Frédéric Neyrat est philosophe. Il est l’auteur de nombreux ouvrages dont dernièrement :
Atopies. Manifeste pour la philosophie aux éditions Nous
Homo Labyrinthes. Humanisme, antihumanisme, posthumanisme aux éditions Dehors
La part inconstructible de la Terre, Critique du géo-constructivisme aux éditions du Seuil, dans la collection dirigé par Christophe Bonneuil.
Il était invité aux rencontre d’Opéra Mundi Le Climat en question à Marseille où il s’est inquiété de la disparition de la notion de nature ouvrant la voie à des hommes sans mondes. Entretien avec Frédéric Neyrat Philosophe, auteur d’une écologie de la séparation dans son ouvrage La part inconstructible de la Terre aux éditions du seuil.
Avec la part inconstructible de la terre, Frédéric Neyrat propose une nouvelle écologie politique capable de s’éloigner du champ gravitationnel du capitalisme, en prenant à contre pied les piliers de l’écologie politique contemporaine.
Deux axiomes fondent ses travaux. Relier ce qui est clivé ( c’est-à-dire abusivement séparé) et Séparer ce qui est soudé ( c’est-à-dire excessivement connecté ). Le grand partage entre Humain et non-humain aurait en définitive consisté à tenir pour rien tout ce qui n’était pas humain, à se défaire d’une altérité trop énigmatique, à nier la nature. La modernité n’aurait donc pas été ce récit d’un partage, d’une séparation, mais plutôt d’une négation, d’une mise à mort reconduite de la nature. La nature n’aurait été que construction et nous n’aurions jamais fait autre chose que nous hybrider. La nature tenu pour rien, reste alors les technologies pour nous refaire la Terre conforme à une humanité elle-même refaite. Penser la relation telle que l’écologie politique nous invite à le faire serait alors réinjecter de l’écart, re-proposer de la séparation, condition indispensable à un vrai partage du monde.
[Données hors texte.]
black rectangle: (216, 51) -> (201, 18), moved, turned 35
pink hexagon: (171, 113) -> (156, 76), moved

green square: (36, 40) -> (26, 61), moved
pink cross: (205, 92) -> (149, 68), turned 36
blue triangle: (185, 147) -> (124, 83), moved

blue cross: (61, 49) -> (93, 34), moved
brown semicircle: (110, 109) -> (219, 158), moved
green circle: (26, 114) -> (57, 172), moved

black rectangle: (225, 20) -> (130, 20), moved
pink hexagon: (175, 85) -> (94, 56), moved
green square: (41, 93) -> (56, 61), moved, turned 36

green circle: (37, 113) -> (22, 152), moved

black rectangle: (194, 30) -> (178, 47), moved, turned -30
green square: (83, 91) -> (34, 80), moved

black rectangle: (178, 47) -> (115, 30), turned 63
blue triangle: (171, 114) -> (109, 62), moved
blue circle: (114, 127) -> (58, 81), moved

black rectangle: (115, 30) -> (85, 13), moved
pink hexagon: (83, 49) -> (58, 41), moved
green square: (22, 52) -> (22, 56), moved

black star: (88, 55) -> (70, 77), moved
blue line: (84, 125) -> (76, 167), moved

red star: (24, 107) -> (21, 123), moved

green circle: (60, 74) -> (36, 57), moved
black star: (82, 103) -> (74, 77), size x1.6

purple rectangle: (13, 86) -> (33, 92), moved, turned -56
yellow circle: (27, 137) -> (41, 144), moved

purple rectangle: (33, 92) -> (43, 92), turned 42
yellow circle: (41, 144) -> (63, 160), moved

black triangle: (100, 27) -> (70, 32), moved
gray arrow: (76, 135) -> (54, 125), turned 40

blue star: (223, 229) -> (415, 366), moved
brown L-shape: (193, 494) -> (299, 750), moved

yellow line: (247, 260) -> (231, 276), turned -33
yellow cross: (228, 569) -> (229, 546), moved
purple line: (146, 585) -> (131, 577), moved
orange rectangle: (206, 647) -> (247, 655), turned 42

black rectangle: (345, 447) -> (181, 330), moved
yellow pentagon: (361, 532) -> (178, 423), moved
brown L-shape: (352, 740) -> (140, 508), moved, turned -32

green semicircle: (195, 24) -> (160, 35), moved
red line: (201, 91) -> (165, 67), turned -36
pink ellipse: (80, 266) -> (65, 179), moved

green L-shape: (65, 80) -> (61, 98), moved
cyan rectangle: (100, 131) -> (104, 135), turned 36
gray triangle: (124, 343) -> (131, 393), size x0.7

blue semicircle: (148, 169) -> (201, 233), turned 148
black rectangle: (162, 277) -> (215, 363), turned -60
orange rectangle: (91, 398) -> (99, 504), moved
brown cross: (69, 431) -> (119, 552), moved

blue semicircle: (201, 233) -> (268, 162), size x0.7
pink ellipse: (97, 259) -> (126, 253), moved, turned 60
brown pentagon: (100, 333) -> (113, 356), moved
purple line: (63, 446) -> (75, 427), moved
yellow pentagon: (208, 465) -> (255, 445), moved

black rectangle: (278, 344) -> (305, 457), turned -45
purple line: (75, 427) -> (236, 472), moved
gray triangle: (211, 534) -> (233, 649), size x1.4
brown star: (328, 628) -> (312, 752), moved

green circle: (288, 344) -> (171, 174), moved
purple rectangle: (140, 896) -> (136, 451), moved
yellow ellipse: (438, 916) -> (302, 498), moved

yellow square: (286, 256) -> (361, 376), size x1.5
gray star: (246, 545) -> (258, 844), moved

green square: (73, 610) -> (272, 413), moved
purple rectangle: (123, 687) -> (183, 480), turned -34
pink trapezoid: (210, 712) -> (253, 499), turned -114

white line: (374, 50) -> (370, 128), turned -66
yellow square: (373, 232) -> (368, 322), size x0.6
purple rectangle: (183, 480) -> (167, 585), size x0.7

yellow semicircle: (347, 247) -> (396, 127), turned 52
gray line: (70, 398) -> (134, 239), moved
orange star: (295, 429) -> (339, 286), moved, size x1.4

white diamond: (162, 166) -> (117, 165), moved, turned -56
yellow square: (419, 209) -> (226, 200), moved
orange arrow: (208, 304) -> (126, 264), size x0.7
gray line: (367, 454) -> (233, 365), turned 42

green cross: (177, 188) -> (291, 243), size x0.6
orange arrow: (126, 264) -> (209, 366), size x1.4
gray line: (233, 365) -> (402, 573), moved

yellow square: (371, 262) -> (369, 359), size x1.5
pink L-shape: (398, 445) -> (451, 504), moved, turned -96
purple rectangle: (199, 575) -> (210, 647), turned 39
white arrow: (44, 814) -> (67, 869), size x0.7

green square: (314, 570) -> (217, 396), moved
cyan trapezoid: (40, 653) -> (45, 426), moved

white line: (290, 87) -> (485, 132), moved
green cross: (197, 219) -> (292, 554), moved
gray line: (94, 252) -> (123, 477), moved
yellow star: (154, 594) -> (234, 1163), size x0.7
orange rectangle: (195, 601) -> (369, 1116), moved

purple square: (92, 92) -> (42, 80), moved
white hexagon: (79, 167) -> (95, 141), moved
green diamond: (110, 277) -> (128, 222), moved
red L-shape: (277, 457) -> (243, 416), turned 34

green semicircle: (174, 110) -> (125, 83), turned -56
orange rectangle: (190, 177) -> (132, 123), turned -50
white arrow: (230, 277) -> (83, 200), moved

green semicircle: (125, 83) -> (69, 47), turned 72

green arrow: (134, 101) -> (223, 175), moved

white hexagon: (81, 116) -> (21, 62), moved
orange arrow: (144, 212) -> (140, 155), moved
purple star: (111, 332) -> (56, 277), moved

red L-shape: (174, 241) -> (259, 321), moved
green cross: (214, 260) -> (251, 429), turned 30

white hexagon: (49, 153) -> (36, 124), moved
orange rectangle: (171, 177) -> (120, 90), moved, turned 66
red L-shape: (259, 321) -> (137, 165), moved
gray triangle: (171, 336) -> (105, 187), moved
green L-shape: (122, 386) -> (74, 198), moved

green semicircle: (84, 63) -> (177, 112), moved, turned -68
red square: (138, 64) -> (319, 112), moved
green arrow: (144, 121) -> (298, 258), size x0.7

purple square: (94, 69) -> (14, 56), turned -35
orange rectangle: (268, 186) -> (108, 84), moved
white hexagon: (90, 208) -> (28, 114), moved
Avec la figure de Gaïa, caractérisé par son instabilité, contrairement à la vision d’une Terre inerte et stable, c’est le concept de résilience qui trouve pleinement sa place. Concept que le capitalisme contemporain a déjà fait sien ( management, adaptation, concurrence, lois des marchés ) et qu’une certaine science ( neurosciences, géo-ingénieurie … ) semble toute disposé à digérer. Au chocs des catastrophes le capitalisme y trouvera l’occasion de se régénérer et l’humanité, de plus en plus cyborg, hybridée (celle qui en aura les moyens), s’engagera dans une course de fond pour sa survie, laissant la notion de progrès, de bonheur en second rang. Si l’instabilité des écosystèmes n’est pas à nier, il y aurait lieu de prendre du recul, de s’interdire certaine constructions, d’interroger le monde que nous construisons, pour ne pas à avoir comme seule avenir, celui de prendre soins de nos monstres.